Sí bien una vez había intentado escapar a los catorce años, y terminé en una tina con hielo, con cadenas en mis brazos, piernas y cuello, temblando, con un terrible resfriado después, con la sensación del frío colándose por mis huesos y cada parte de mi cuerpo entumecida mientras los sirvientes de Cid seguía echando hielo a la tina, no había olvidado la idea de huir.

Tenía diecinueve años y permanecía encadenada a él, con la idea de que, en el intento, podía perder mi vida. Existía la pequeña posibilidad de que ocurriese algo, que cometiera un error o fuese lo suficientemente descuidada como para que me atrapara de nuevo, y perderme más a mí misma. Y no quería, no quería estar de ese modo, tener que curar mis propias heridas como tantas veces ya lo había hecho, no porque no lo soportara o si quiera sintiera, sino porque me hacía olvidar una parte de mí, me quitaba toda esperanza que había resguardado.

Moría de una u otra forma.

Pero sin sentir.

—Esa parece una sonrisa—irrumpió el ama de llaves de Cid, una mujer inquietante, atroz que simplemente no podía dar una sonrisa o no podía hacer un favor sin recibir algo a cambio—, y tú no sonríes.
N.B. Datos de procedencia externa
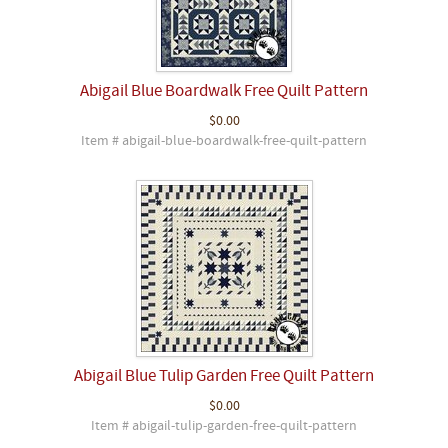
Abigail Blue Boardwalk Free Quilt Pattern
$0.00
Item # abigail-blue-boardwalk-free-quilt-pattern
Abigail Blue Tulip Garden Free Quilt Pattern
$0.00
Item # abigail-tulip-garden-free-quilt-pattern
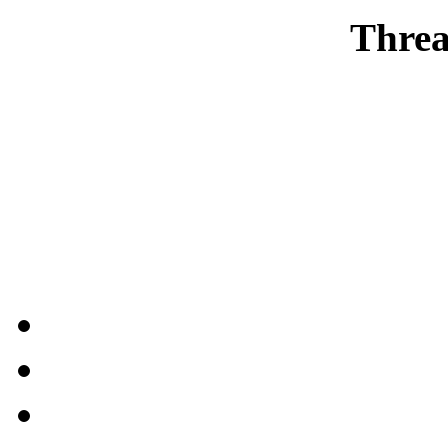
Threa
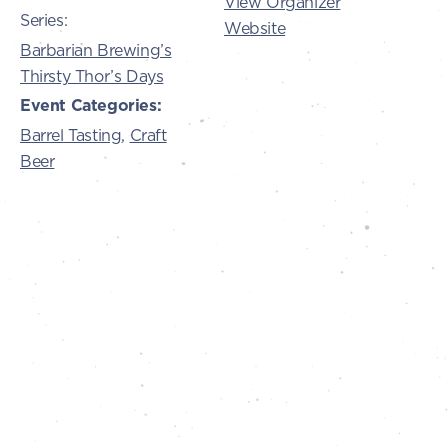
View Organizer
Series:
Website
Barbarian Brewing’s
Thirsty Thor’s Days
Event Categories:
Barrel Tasting
,
Craft
Beer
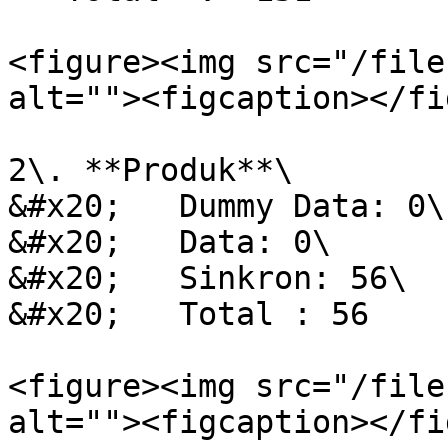
<figure><img src="/file
alt=""><figcaption></fi
2\. **Produk**\

&#x20;   Dummy Data: 0\

&#x20;   Data: 0\

&#x20;   Sinkron: 56\

&#x20;   Total : 56

<figure><img src="/file
alt=""><figcaption></fi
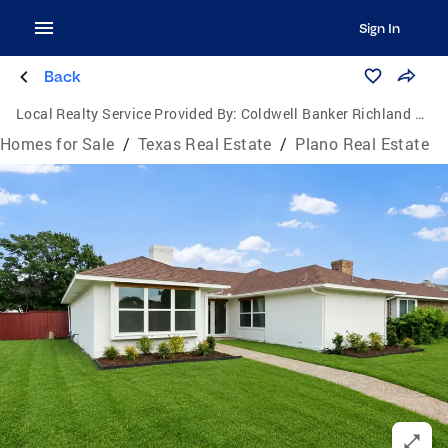
Sign In
Back
Local Realty Service Provided By:
Coldwell Banker Richland Chambers Realty
Homes for Sale
/
Texas Real Estate
/
Plano Real Estate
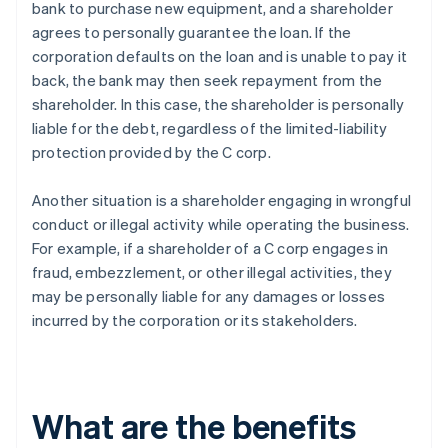
bank to purchase new equipment, and a shareholder
agrees to personally guarantee the loan. If the
corporation defaults on the loan and is unable to pay it
back, the bank may then seek repayment from the
shareholder. In this case, the shareholder is personally
liable for the debt, regardless of the limited-liability
protection provided by the C corp.
Another situation is a shareholder engaging in wrongful
conduct or illegal activity while operating the business.
For example, if a shareholder of a C corp engages in
fraud, embezzlement, or other illegal activities, they
may be personally liable for any damages or losses
incurred by the corporation or its stakeholders.
What are the benefits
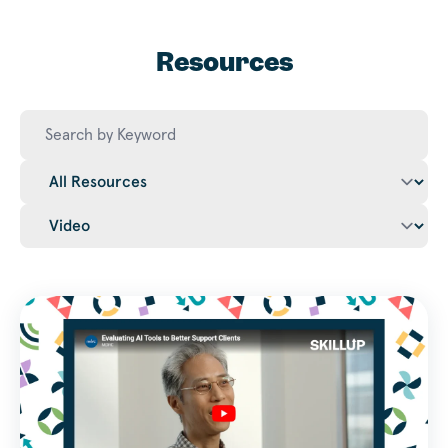
Resources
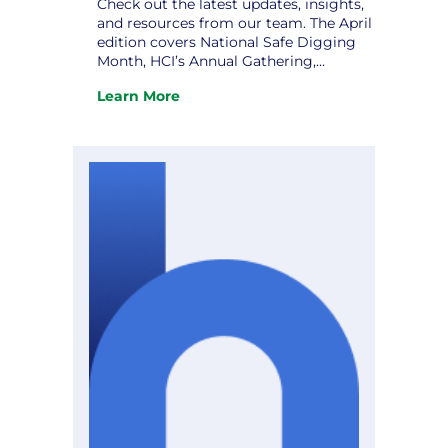
Check out the latest updates, insights,
and resources from our team. The April
edition covers National Safe Digging
Month, HCI’s Annual Gathering,
Strategic Planning: Charting a Course
Learn More
to Excellence, and upcoming
:
conferences. Don’t miss it! View the
The
newsletter.
April
Hometown
Connections
Newsletter
is
Here!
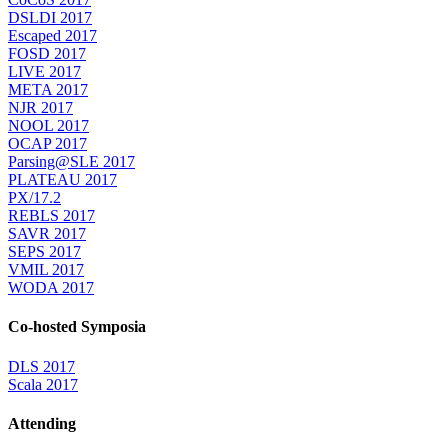
DSLDI 2017
Escaped 2017
FOSD 2017
LIVE 2017
META 2017
NJR 2017
NOOL 2017
OCAP 2017
Parsing@SLE 2017
PLATEAU 2017
PX/17.2
REBLS 2017
SAVR 2017
SEPS 2017
VMIL 2017
WODA 2017
Co-hosted Symposia
DLS 2017
Scala 2017
Attending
No provocaba nada en mí, sin embargo con sus comentarios y miradas fijas, buscaba sacarme información que jamás estuve dispuesta a proporcionarle. A Helia no le interesaba si alguien salía lastimado, sacrificaba, si era necesario; al resto de los empleados, con tal de ella quedar bien y recibir una buena cantidad de dinero que, sin duda, Cid le había dado a lo largo de los años.

—Yo no sonrío—susurré mientras me alejé de la ventana para ir por un abrigo.

Ya se hacía noche y ya que ella había entrado a mi habitación, no podía disfrutar de la soledad desde mi ventana.

—Claro que sí—aseguró, demostrando que tenía la razón—, lo estabas haciendo hace un segundo, ¿acaso lo sabes? –El tono de su voz fue fuerte, demandante y aparentemente, lleno de malicia.

— ¿Saber qué?

Me tiré en uno de los sofás blancos que tenía al lado de mi cama, donde era prácticamente prisionera, y abracé una almohada.